** DATA SECTION follows **

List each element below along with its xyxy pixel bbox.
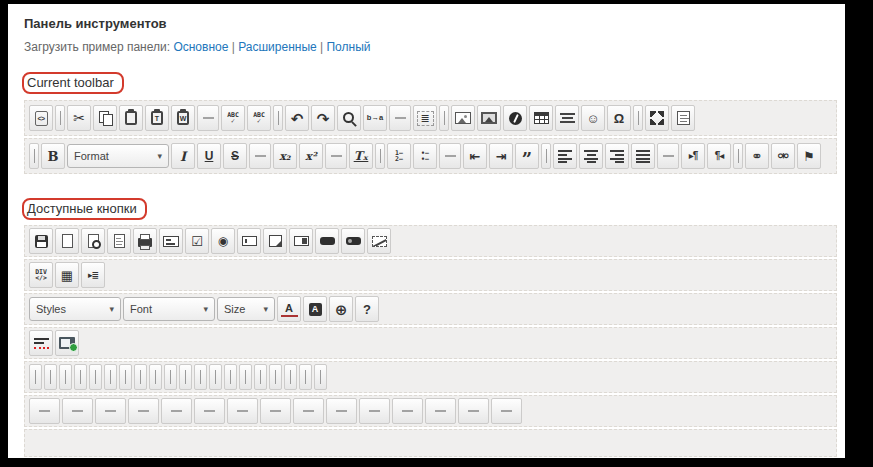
strike-button[interactable]: S bbox=[223, 143, 247, 169]
anchor-button[interactable]: ⚑ bbox=[797, 143, 821, 169]
spell-check-button[interactable]: ABC ✓ bbox=[221, 105, 245, 131]
bidi-ltr-button[interactable]: ▸¶ bbox=[681, 143, 705, 169]
separator-button[interactable] bbox=[59, 364, 72, 390]
form-button[interactable] bbox=[159, 228, 183, 254]
separator-button[interactable] bbox=[284, 364, 297, 390]
cut-button[interactable]: ✂ bbox=[67, 105, 91, 131]
bulleted-list-button[interactable]: •— •— bbox=[413, 143, 437, 169]
maximize-button[interactable] bbox=[645, 105, 669, 131]
disabled-separator-button[interactable] bbox=[491, 398, 522, 424]
disabled-separator-button[interactable] bbox=[62, 398, 93, 424]
numbered-list-button[interactable]: 1— 2— bbox=[387, 143, 411, 169]
horizontal-rule-button[interactable] bbox=[555, 105, 579, 131]
smiley-button[interactable]: ☺ bbox=[581, 105, 605, 131]
italic-button[interactable]: I bbox=[171, 143, 195, 169]
separator-button[interactable] bbox=[314, 364, 327, 390]
hidden-field-button[interactable] bbox=[367, 228, 391, 254]
unlink-button[interactable]: ⚮ bbox=[771, 143, 795, 169]
outdent-button[interactable]: ⇤ bbox=[463, 143, 487, 169]
undo-button[interactable]: ↶ bbox=[285, 105, 309, 131]
styles-combo[interactable]: Styles bbox=[29, 297, 121, 321]
paste-word-button[interactable]: W bbox=[171, 105, 195, 131]
scayt-button[interactable]: ABC ✓ bbox=[247, 105, 271, 131]
disabled-separator-button[interactable] bbox=[326, 398, 357, 424]
separator-button[interactable] bbox=[134, 364, 147, 390]
show-blocks-button[interactable] bbox=[671, 105, 695, 131]
text-color-button[interactable]: A bbox=[277, 296, 301, 322]
disabled-separator-button[interactable] bbox=[227, 398, 258, 424]
flash-button[interactable] bbox=[503, 105, 527, 131]
page-break-button[interactable]: ▸≣ bbox=[81, 262, 105, 288]
blockquote-button[interactable]: ” bbox=[515, 143, 539, 169]
justify-left-button[interactable] bbox=[553, 143, 577, 169]
separator-button[interactable] bbox=[119, 364, 132, 390]
disabled-separator-button[interactable] bbox=[95, 398, 126, 424]
disabled-separator-button[interactable] bbox=[29, 398, 60, 424]
sample-link-0[interactable]: Основное bbox=[173, 40, 228, 54]
templates-button[interactable] bbox=[107, 228, 131, 254]
checkbox-button[interactable]: ☑ bbox=[185, 228, 209, 254]
redo-button[interactable]: ↷ bbox=[311, 105, 335, 131]
justify-center-button[interactable] bbox=[579, 143, 603, 169]
bg-color-button[interactable]: A bbox=[303, 296, 327, 322]
image-button-button[interactable] bbox=[341, 228, 365, 254]
separator-button[interactable] bbox=[254, 364, 267, 390]
underline-button[interactable]: U bbox=[197, 143, 221, 169]
size-combo[interactable]: Size bbox=[217, 297, 275, 321]
disabled-separator-button[interactable] bbox=[392, 398, 423, 424]
globe-button[interactable]: ⊕ bbox=[329, 296, 353, 322]
media-button[interactable] bbox=[55, 330, 79, 356]
replace-button[interactable]: b→a bbox=[363, 105, 387, 131]
separator-button[interactable] bbox=[104, 364, 117, 390]
sample-link-1[interactable]: Расширенные bbox=[238, 40, 317, 54]
language-button[interactable]: ▦ bbox=[55, 262, 79, 288]
separator-button[interactable] bbox=[89, 364, 102, 390]
disabled-separator-button[interactable] bbox=[359, 398, 390, 424]
separator-button[interactable] bbox=[439, 105, 449, 131]
separator-button[interactable] bbox=[29, 143, 39, 169]
paste-button[interactable] bbox=[119, 105, 143, 131]
separator-button[interactable] bbox=[164, 364, 177, 390]
format-combo[interactable]: Format bbox=[67, 144, 169, 168]
about-button[interactable]: ? bbox=[355, 296, 379, 322]
separator-button[interactable] bbox=[733, 143, 743, 169]
special-char-button[interactable]: Ω bbox=[607, 105, 631, 131]
select-all-button[interactable]: ≣ bbox=[413, 105, 437, 131]
disabled-separator-button[interactable] bbox=[425, 398, 456, 424]
separator-button[interactable] bbox=[55, 105, 65, 131]
separator-button[interactable] bbox=[299, 364, 312, 390]
image-frame-button[interactable] bbox=[477, 105, 501, 131]
disabled-separator-button[interactable] bbox=[197, 105, 219, 131]
disabled-separator-button[interactable] bbox=[389, 105, 411, 131]
image-button[interactable] bbox=[451, 105, 475, 131]
find-button[interactable] bbox=[337, 105, 361, 131]
bidi-rtl-button[interactable]: ¶◂ bbox=[707, 143, 731, 169]
spell-underline-button[interactable] bbox=[29, 330, 53, 356]
superscript-button[interactable]: x² bbox=[299, 143, 323, 169]
disabled-separator-button[interactable] bbox=[249, 143, 271, 169]
bold-button[interactable]: B bbox=[41, 143, 65, 169]
subscript-button[interactable]: x₂ bbox=[273, 143, 297, 169]
separator-button[interactable] bbox=[194, 364, 207, 390]
radio-button-button[interactable]: ◉ bbox=[211, 228, 235, 254]
print-button[interactable] bbox=[133, 228, 157, 254]
source-button[interactable]: <> bbox=[29, 105, 53, 131]
sample-link-2[interactable]: Полный bbox=[326, 40, 370, 54]
separator-button[interactable] bbox=[224, 364, 237, 390]
separator-button[interactable] bbox=[375, 143, 385, 169]
separator-button[interactable] bbox=[29, 364, 42, 390]
copy-button[interactable] bbox=[93, 105, 117, 131]
select-field-button[interactable] bbox=[289, 228, 313, 254]
separator-button[interactable] bbox=[273, 105, 283, 131]
disabled-separator-button[interactable] bbox=[293, 398, 324, 424]
button-field-button[interactable] bbox=[315, 228, 339, 254]
indent-button[interactable]: ⇥ bbox=[489, 143, 513, 169]
disabled-separator-button[interactable] bbox=[260, 398, 291, 424]
disabled-separator-button[interactable] bbox=[325, 143, 347, 169]
textarea-button[interactable] bbox=[263, 228, 287, 254]
font-combo[interactable]: Font bbox=[123, 297, 215, 321]
disabled-separator-button[interactable] bbox=[439, 143, 461, 169]
table-button[interactable] bbox=[529, 105, 553, 131]
separator-button[interactable] bbox=[209, 364, 222, 390]
new-page-button[interactable] bbox=[55, 228, 79, 254]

** End of DATA SECTION **

EXERCISE AIM: Quote the preceding records in their entirety, excluding every picture.

SOLUTION FOR THIS PROBLEM:
List each element below along with its xyxy pixel bbox.
strike-button[interactable]: S bbox=[223, 143, 247, 169]
anchor-button[interactable]: ⚑ bbox=[797, 143, 821, 169]
spell-check-button[interactable]: ABC ✓ bbox=[221, 105, 245, 131]
bidi-ltr-button[interactable]: ▸¶ bbox=[681, 143, 705, 169]
separator-button[interactable] bbox=[59, 364, 72, 390]
form-button[interactable] bbox=[159, 228, 183, 254]
separator-button[interactable] bbox=[284, 364, 297, 390]
cut-button[interactable]: ✂ bbox=[67, 105, 91, 131]
bulleted-list-button[interactable]: •— •— bbox=[413, 143, 437, 169]
maximize-button[interactable] bbox=[645, 105, 669, 131]
disabled-separator-button[interactable] bbox=[491, 398, 522, 424]
disabled-separator-button[interactable] bbox=[62, 398, 93, 424]
numbered-list-button[interactable]: 1— 2— bbox=[387, 143, 411, 169]
horizontal-rule-button[interactable] bbox=[555, 105, 579, 131]
smiley-button[interactable]: ☺ bbox=[581, 105, 605, 131]
italic-button[interactable]: I bbox=[171, 143, 195, 169]
separator-button[interactable] bbox=[314, 364, 327, 390]
hidden-field-button[interactable] bbox=[367, 228, 391, 254]
unlink-button[interactable]: ⚮ bbox=[771, 143, 795, 169]
outdent-button[interactable]: ⇤ bbox=[463, 143, 487, 169]
undo-button[interactable]: ↶ bbox=[285, 105, 309, 131]
styles-combo[interactable]: Styles bbox=[29, 297, 121, 321]
paste-word-button[interactable]: W bbox=[171, 105, 195, 131]
scayt-button[interactable]: ABC ✓ bbox=[247, 105, 271, 131]
disabled-separator-button[interactable] bbox=[326, 398, 357, 424]
separator-button[interactable] bbox=[134, 364, 147, 390]
show-blocks-button[interactable] bbox=[671, 105, 695, 131]
text-color-button[interactable]: A bbox=[277, 296, 301, 322]
disabled-separator-button[interactable] bbox=[227, 398, 258, 424]
flash-button[interactable] bbox=[503, 105, 527, 131]
page-break-button[interactable]: ▸≣ bbox=[81, 262, 105, 288]
blockquote-button[interactable]: ” bbox=[515, 143, 539, 169]
justify-left-button[interactable] bbox=[553, 143, 577, 169]
separator-button[interactable] bbox=[119, 364, 132, 390]
disabled-separator-button[interactable] bbox=[95, 398, 126, 424]
disabled-separator-button[interactable] bbox=[29, 398, 60, 424]
sample-link-0[interactable]: Основное bbox=[173, 40, 228, 54]
templates-button[interactable] bbox=[107, 228, 131, 254]
checkbox-button[interactable]: ☑ bbox=[185, 228, 209, 254]
redo-button[interactable]: ↷ bbox=[311, 105, 335, 131]
justify-center-button[interactable] bbox=[579, 143, 603, 169]
bg-color-button[interactable]: A bbox=[303, 296, 327, 322]
image-button-button[interactable] bbox=[341, 228, 365, 254]
separator-button[interactable] bbox=[254, 364, 267, 390]
underline-button[interactable]: U bbox=[197, 143, 221, 169]
size-combo[interactable]: Size bbox=[217, 297, 275, 321]
disabled-separator-button[interactable] bbox=[392, 398, 423, 424]
globe-button[interactable]: ⊕ bbox=[329, 296, 353, 322]
media-button[interactable] bbox=[55, 330, 79, 356]
replace-button[interactable]: b→a bbox=[363, 105, 387, 131]
separator-button[interactable] bbox=[104, 364, 117, 390]
sample-link-1[interactable]: Расширенные bbox=[238, 40, 317, 54]
language-button[interactable]: ▦ bbox=[55, 262, 79, 288]
separator-button[interactable] bbox=[89, 364, 102, 390]
disabled-separator-button[interactable] bbox=[359, 398, 390, 424]
separator-button[interactable] bbox=[439, 105, 449, 131]
separator-button[interactable] bbox=[29, 143, 39, 169]
paste-button[interactable] bbox=[119, 105, 143, 131]
separator-button[interactable] bbox=[164, 364, 177, 390]
format-combo[interactable]: Format bbox=[67, 144, 169, 168]
about-button[interactable]: ? bbox=[355, 296, 379, 322]
separator-button[interactable] bbox=[733, 143, 743, 169]
special-char-button[interactable]: Ω bbox=[607, 105, 631, 131]
select-all-button[interactable]: ≣ bbox=[413, 105, 437, 131]
disabled-separator-button[interactable] bbox=[425, 398, 456, 424]
separator-button[interactable] bbox=[55, 105, 65, 131]
separator-button[interactable] bbox=[299, 364, 312, 390]
image-frame-button[interactable] bbox=[477, 105, 501, 131]
disabled-separator-button[interactable] bbox=[197, 105, 219, 131]
disabled-separator-button[interactable] bbox=[389, 105, 411, 131]
image-button[interactable] bbox=[451, 105, 475, 131]
find-button[interactable] bbox=[337, 105, 361, 131]
bidi-rtl-button[interactable]: ¶◂ bbox=[707, 143, 731, 169]
spell-underline-button[interactable] bbox=[29, 330, 53, 356]
superscript-button[interactable]: x² bbox=[299, 143, 323, 169]
disabled-separator-button[interactable] bbox=[249, 143, 271, 169]
bold-button[interactable]: B bbox=[41, 143, 65, 169]
subscript-button[interactable]: x₂ bbox=[273, 143, 297, 169]
separator-button[interactable] bbox=[194, 364, 207, 390]
radio-button-button[interactable]: ◉ bbox=[211, 228, 235, 254]
print-button[interactable] bbox=[133, 228, 157, 254]
source-button[interactable]: <> bbox=[29, 105, 53, 131]
sample-link-2[interactable]: Полный bbox=[326, 40, 370, 54]
separator-button[interactable] bbox=[224, 364, 237, 390]
separator-button[interactable] bbox=[375, 143, 385, 169]
separator-button[interactable] bbox=[29, 364, 42, 390]
copy-button[interactable] bbox=[93, 105, 117, 131]
select-field-button[interactable] bbox=[289, 228, 313, 254]
separator-button[interactable] bbox=[273, 105, 283, 131]
disabled-separator-button[interactable] bbox=[293, 398, 324, 424]
button-field-button[interactable] bbox=[315, 228, 339, 254]
indent-button[interactable]: ⇥ bbox=[489, 143, 513, 169]
disabled-separator-button[interactable] bbox=[260, 398, 291, 424]
disabled-separator-button[interactable] bbox=[325, 143, 347, 169]
textarea-button[interactable] bbox=[263, 228, 287, 254]
font-combo[interactable]: Font bbox=[123, 297, 215, 321]
disabled-separator-button[interactable] bbox=[439, 143, 461, 169]
table-button[interactable] bbox=[529, 105, 553, 131]
separator-button[interactable] bbox=[209, 364, 222, 390]
new-page-button[interactable] bbox=[55, 228, 79, 254]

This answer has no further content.